Text data type (predefined type) inference
The final part is predefined type inference (XML Schema Datatypes). Well, I've mostly described what we should pay attention yet.
MS XmlSchemaInference rejects non-predefined simple types. There is no chance that simple restriction, list and union are inferred (it is also true to Mono XmlSchemaInference).
Thus, all XML Schema facets are useless here.
If all datatypes fail to validate the value, then the type becomes xs:string. It also applies to when doing "merged inference". Merged inference is a such inference that examines if existing predefined type allows the input, and in case of invalidity it walks up base types and continue validation.
In Microsoft XmlSchemaInference, numeric inference is very strictly done. I think it is still useful if it handles integer, decimal and double, but MS implementation starts from unsignedByte, byte, short... and float. If the instance did not show negative values, then the resulting predefined type is always non-negative. I wonder how it makes sense.
By the way the obsolete MS XSDInference had a bug that value text "0" and "1" are inferred as xs:boolean. It is fixed in XmlSchemaInference. The reason why such an inference is bad is that if the next value was "2" then it is not acceptable for xs:boolean and thus it must become xs:string (there is no chance to be xs:byte because there might be "true" or "false" values which xs:boolean accepts while xs:byte does not).
Other than numeric types, xs:boolean, xs:dateTime and xs:duration could be inferred.
Those derived types from xs:string are not inferred.
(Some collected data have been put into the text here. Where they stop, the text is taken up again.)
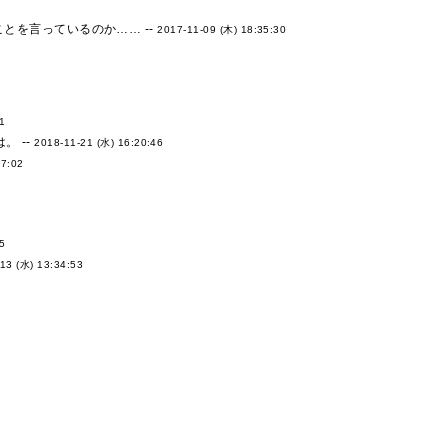
とを言っているのか…… --
2017-11-09 (木) 18:35:30
01
。 --
2018-11-21 (水) 16:20:46
27:02
15
13 (水) 13:34:53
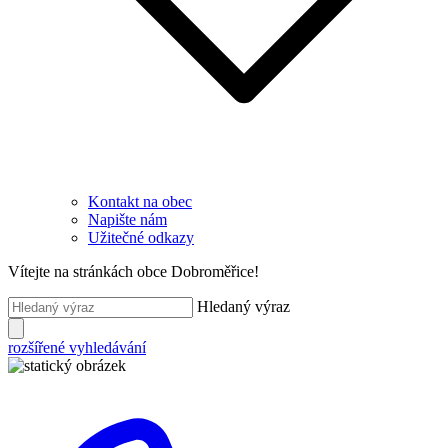
Kontakt na obec
Napište nám
Užitečné odkazy
Vítejte na stránkách obce Dobroměřice!
Hledaný výraz
rozšířené vyhledávání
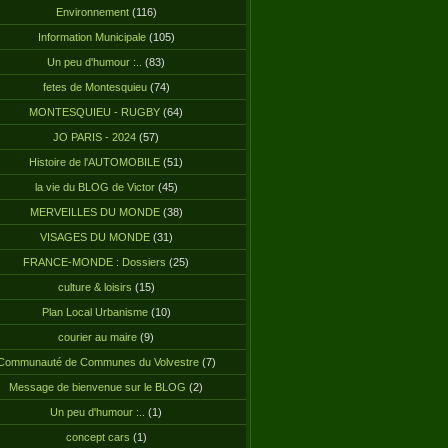
Environnement
(116)
Information Municipale
(105)
Un peu d'humour :..
(83)
fetes de Montesquieu
(74)
MONTESQUIEU - RUGBY
(64)
JO PARIS - 2024
(57)
Histoire de l'AUTOMOBILE
(51)
la vie du BLOG de Victor
(45)
MERVEILLES DU MONDE
(38)
VISAGES DU MONDE
(31)
FRANCE-MONDE : Dossiers
(25)
culture & loisirs
(15)
Plan Local Urbanisme
(10)
courier au maire
(9)
Communauté de Communes du Volvestre
(7)
Message de bienvenue sur le BLOG
(2)
Un peu d'humour :..
(1)
concept cars
(1)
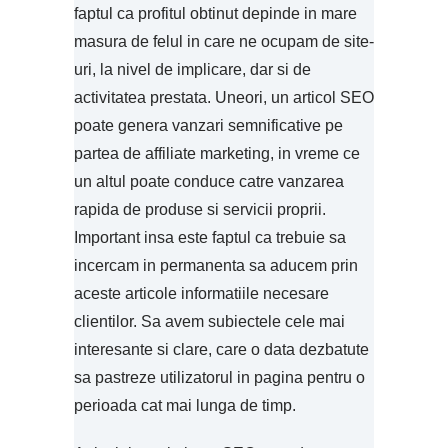
faptul ca profitul obtinut depinde in mare
masura de felul in care ne ocupam de site-
uri, la nivel de implicare, dar si de
activitatea prestata. Uneori, un articol SEO
poate genera vanzari semnificative pe
partea de affiliate marketing, in vreme ce
un altul poate conduce catre vanzarea
rapida de produse si servicii proprii.
Important insa este faptul ca trebuie sa
incercam in permanenta sa aducem prin
aceste articole informatiile necesare
clientilor. Sa avem subiectele cele mai
interesante si clare, care o data dezbatute
sa pastreze utilizatorul in pagina pentru o
perioada cat mai lunga de timp.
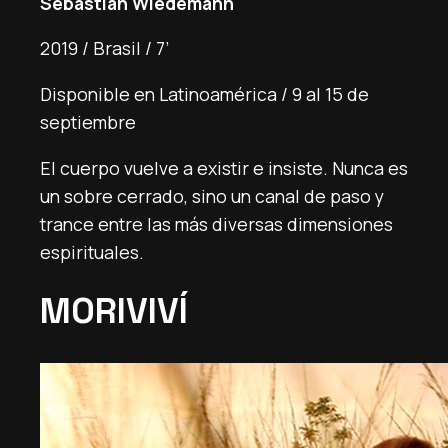
Sebastian Wiedemann
2019 / Brasil / 7’
Disponible en Latinoamérica / 9 al 15 de
septiembre
El cuerpo vuelve a existir e insiste. Nunca es
un sobre cerrado, sino un canal de paso y
trance entre las más diversas dimensiones
espirituales.
MORIVIVÍ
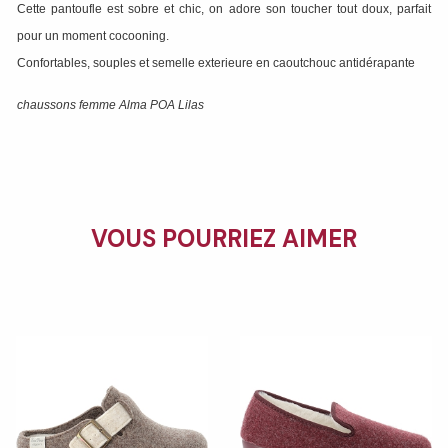
Cette pantoufle est sobre et chic, on adore son toucher tout doux, parfait
pour un moment cocooning.
Confortables, souples et semelle exterieure en caoutchouc antidérapante
chaussons femme Alma POA Lilas
VOUS POURRIEZ AIMER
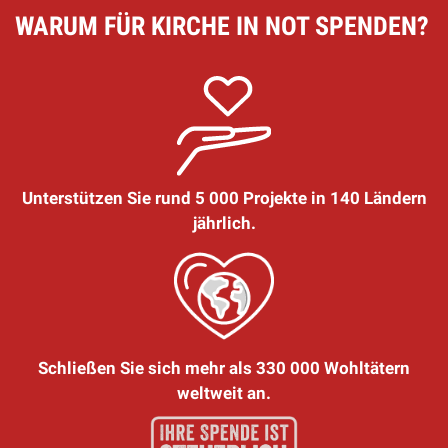
WARUM FÜR KIRCHE IN NOT SPENDEN?
Unterstützen Sie rund 5 000 Projekte in 140 Ländern
jährlich.
Schließen Sie sich mehr als 330 000 Wohltätern
weltweit an.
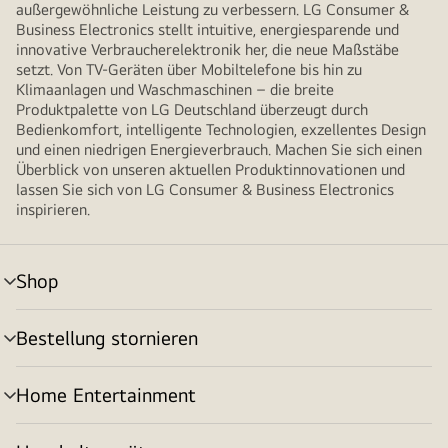
außergewöhnliche Leistung zu verbessern. LG Consumer &
Business Electronics stellt intuitive, energiesparende und
innovative Verbraucherelektronik her, die neue Maßstäbe
setzt. Von TV-Geräten über Mobiltelefone bis hin zu
Klimaanlagen und Waschmaschinen – die breite
Produktpalette von LG Deutschland überzeugt durch
Bedienkomfort, intelligente Technologien, exzellentes Design
und einen niedrigen Energieverbrauch. Machen Sie sich einen
Überblick von unseren aktuellen Produktinnovationen und
lassen Sie sich von LG Consumer & Business Electronics
inspirieren.
Shop
Menü
umschalten
Bestellung stornieren
Menü
umschalten
Home Entertainment
Menü
umschalten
No matter how string values were valid for xs:token, it is not inferred. Infering those derived types makes little sense. Also, xs:anyURI and xs:QName are not inferred (especially the latter one is strongly not practical since it depends on the context namespaces).
That's all
XML Schema inference might sound a difficult thesis, but it could be simple as long as we keep simple rules. What we actually needed is an explicit guideline on how we can expect those inference engines to create schemas.